Hospice nursing is a rewarding but difficult job. Hospice nurses are responsible for overseeing the care of terminally ill patients. They provide dying individuals with essential palliative care. Hospice nursing is often emotionally draining for a nursing professional because each of his/her patients is suffering from a fatal illness.
A nurse may become attached to his/her patients knowing full well that eventually they will pass away. However, hospice nurses provide these patients with invaluable services and support. One of the primary functions of a hospice nurse is to ensure that patients remain as comfortable as possible. Therefore, they are responsible for constantly monitoring a patient's condition and administering necessary medicine to reduce any pain that he/she may be experiencing.
Hospice nursing focuses specifically on enacting measures to reduce pain and control symptoms. Hospice nurses may work in a hospice facility or may travel to patients' homes in order to provide care and support.
In most cases, each hospice patient is provided with one primary nurse, known as the case manager. This practice is utilized in order to establish a level of trust and comfort between a patient and his/her nurse.

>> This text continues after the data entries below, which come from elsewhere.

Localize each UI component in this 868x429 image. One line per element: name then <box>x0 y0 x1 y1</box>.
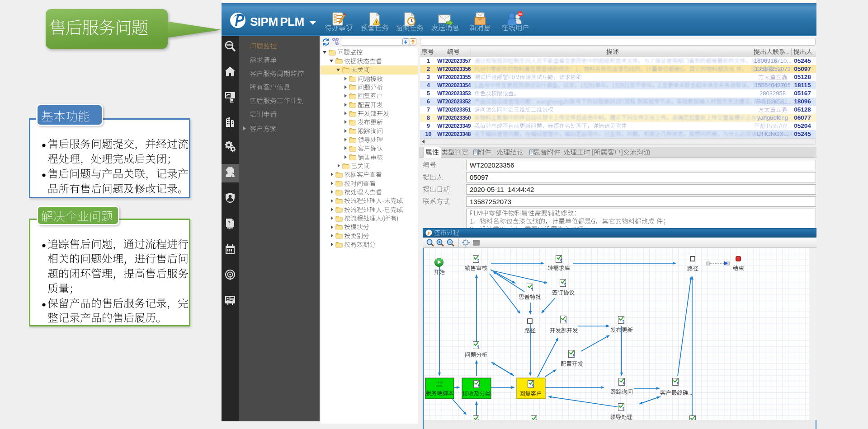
svg-text:SIPM: SIPM <box>226 44 232 47</box>
svg-text:1010: 1010 <box>436 381 443 384</box>
svg-text:?: ? <box>228 220 231 225</box>
svg-text:0101: 0101 <box>436 384 443 387</box>
svg-text:P: P <box>427 230 430 236</box>
svg-text:88: 88 <box>519 12 523 16</box>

However, a hospice patient may come into contact with numerous other nurses throughout his/her time in a hospice program.
One of the first hospice nurses that a patient will communicate with is an admission nurse. When an individual wishes to enter a hospice program, he/she will generally be visited by an admission nurse who will analyze his/her condition and determine whether or not he/she is ready/suitable for hospice nursing. The admission nurse will complete a full examination of the individual's health and supply the physician with the fundamental findings from the assessment.

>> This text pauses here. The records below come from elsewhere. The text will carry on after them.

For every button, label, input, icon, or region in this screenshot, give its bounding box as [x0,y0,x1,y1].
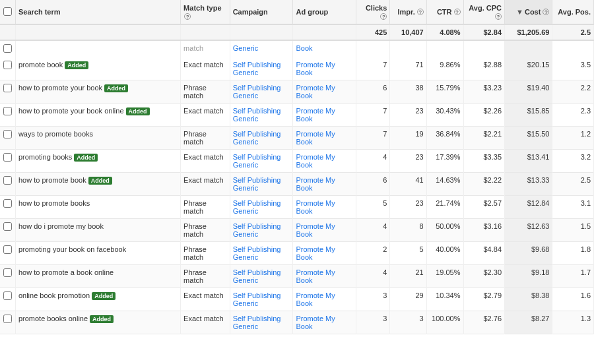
row-avg-cpc: $2.88 [463,57,505,80]
added-badge: Added [92,292,116,300]
row-checkbox[interactable] [3,199,12,208]
row-ctr: 40.00% [426,242,463,265]
row-adgroup: Promote My Book [293,57,356,80]
adgroup-link[interactable]: Promote My Book [296,315,335,330]
campaign-link[interactable]: Self Publishing Generic [233,61,281,76]
impr-help-icon[interactable]: ? [417,9,424,15]
row-search-term: how do i promote my book [15,219,180,242]
row-ctr: 100.00% [426,311,463,334]
campaign-link[interactable]: Self Publishing Generic [233,176,281,192]
table-row: how to promote your book onlineAddedExac… [0,104,594,127]
row-adgroup: Promote My Book [293,265,356,288]
row-avg-pos: 2.3 [552,104,594,127]
row-match-type: Phrase match [181,242,230,265]
table-row: promote bookAddedExact matchSelf Publish… [0,57,594,80]
th-search-term-label: Search term [18,8,61,16]
row-impr: 23 [390,150,426,173]
row-clicks: 7 [356,57,390,80]
avg-cpc-help-icon[interactable]: ? [495,13,502,20]
table-body: promote bookAddedExact matchSelf Publish… [0,57,594,334]
totals-checkbox-cell [0,24,15,40]
totals-avg-pos: 2.5 [552,24,594,40]
row-search-term: how to promote bookAdded [15,173,180,196]
campaign-link[interactable]: Self Publishing Generic [233,222,281,238]
adgroup-link[interactable]: Promote My Book [296,130,335,146]
row-checkbox[interactable] [3,245,12,254]
row-campaign: Self Publishing Generic [230,196,293,219]
campaign-link[interactable]: Self Publishing Generic [233,84,281,100]
table-row: how to promote a book onlinePhrase match… [0,265,594,288]
row-checkbox[interactable] [3,268,12,277]
adgroup-link[interactable]: Promote My Book [296,199,335,215]
row-checkbox-cell [0,242,15,265]
match-type-help-icon[interactable]: ? [184,13,191,20]
added-badge: Added [88,177,112,185]
search-term-text: how to promote books [18,199,90,207]
adgroup-link[interactable]: Promote My Book [296,107,335,123]
campaign-link[interactable]: Self Publishing Generic [233,199,281,215]
row-impr: 19 [390,127,426,150]
th-clicks[interactable]: Clicks ? [356,0,390,24]
adgroup-link[interactable]: Promote My Book [296,153,335,169]
select-all-checkbox[interactable] [3,7,12,16]
partial-impr [390,40,426,57]
row-search-term: online book promotionAdded [15,288,180,311]
row-adgroup: Promote My Book [293,196,356,219]
row-checkbox[interactable] [3,176,12,185]
partial-campaign: Generic [230,40,293,57]
th-ctr[interactable]: CTR ? [426,0,463,24]
partial-row-checkbox[interactable] [3,44,12,53]
partial-campaign-link[interactable]: Generic [233,44,259,52]
row-ctr: 14.63% [426,173,463,196]
row-adgroup: Promote My Book [293,242,356,265]
partial-search-term [15,40,180,57]
adgroup-link[interactable]: Promote My Book [296,176,335,192]
row-checkbox[interactable] [3,222,12,231]
row-ctr: 50.00% [426,219,463,242]
campaign-link[interactable]: Self Publishing Generic [233,153,281,169]
row-checkbox[interactable] [3,130,12,138]
clicks-help-icon[interactable]: ? [380,13,387,20]
row-checkbox[interactable] [3,315,12,323]
adgroup-link[interactable]: Promote My Book [296,291,335,307]
row-cost: $8.27 [505,311,552,334]
adgroup-link[interactable]: Promote My Book [296,222,335,238]
search-term-text: ways to promote books [18,130,93,138]
row-adgroup: Promote My Book [293,104,356,127]
partial-clicks [356,40,390,57]
adgroup-link[interactable]: Promote My Book [296,84,335,100]
row-checkbox[interactable] [3,61,12,69]
adgroup-link[interactable]: Promote My Book [296,268,335,284]
row-clicks: 4 [356,150,390,173]
table-row: how to promote bookAddedExact matchSelf … [0,173,594,196]
ctr-help-icon[interactable]: ? [454,9,461,15]
row-clicks: 6 [356,173,390,196]
campaign-link[interactable]: Self Publishing Generic [233,315,281,330]
row-avg-pos: 1.2 [552,127,594,150]
row-checkbox[interactable] [3,153,12,162]
th-cost[interactable]: ▼ Cost ? [505,0,552,24]
added-badge: Added [65,61,88,69]
totals-row: 425 10,407 4.08% $2.84 $1,205.69 2.5 [0,24,594,40]
th-avg-pos[interactable]: Avg. Pos. [552,0,594,24]
partial-adgroup-link[interactable]: Book [296,44,312,52]
adgroup-link[interactable]: Promote My Book [296,61,335,76]
cost-help-icon[interactable]: ? [543,9,549,15]
row-cost: $20.15 [505,57,552,80]
row-adgroup: Promote My Book [293,219,356,242]
th-impr[interactable]: Impr. ? [390,0,426,24]
row-impr: 5 [390,242,426,265]
table-row: how to promote booksPhrase matchSelf Pub… [0,196,594,219]
campaign-link[interactable]: Self Publishing Generic [233,291,281,307]
campaign-link[interactable]: Self Publishing Generic [233,245,281,261]
campaign-link[interactable]: Self Publishing Generic [233,268,281,284]
search-term-text: how to promote your book [18,84,102,92]
campaign-link[interactable]: Self Publishing Generic [233,107,281,123]
adgroup-link[interactable]: Promote My Book [296,245,335,261]
th-avg-cpc[interactable]: Avg. CPC ? [463,0,505,24]
campaign-link[interactable]: Self Publishing Generic [233,130,281,146]
row-checkbox[interactable] [3,107,12,115]
row-checkbox[interactable] [3,291,12,300]
row-checkbox[interactable] [3,84,12,92]
th-match-type[interactable]: Match type ? [181,0,230,24]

Nurses not assigned as case managers are often known as visit nurses. These nurses will provide immediate care to patients in the event of an emergency. If a case manager is not readily available, a visit nurse will ensure that the needs of the patient are addressed. Each of these nurses maintains important duties and responsibilities.
Hospice nursing is a job that requires patience and compassion. It also requires an individual to obtain an extensive education. In order for an individual to become a hospice nurse, he/she must become a registered nurse. An individual must first attain a Bachelor of Science in Nursing. Some positions will require an individual to obtain a master's degree, too.
On top of this an individual will be required to successfully complete a licensing exam. To boot, he/she must receive certification as a hospice worker from his/her state health department. Before he/she can become a licensed hospice nurse, he/she must a pass a hospice nurse exam and satisfy, at minimum, two years of experience working in a hospice program and a registered nurse.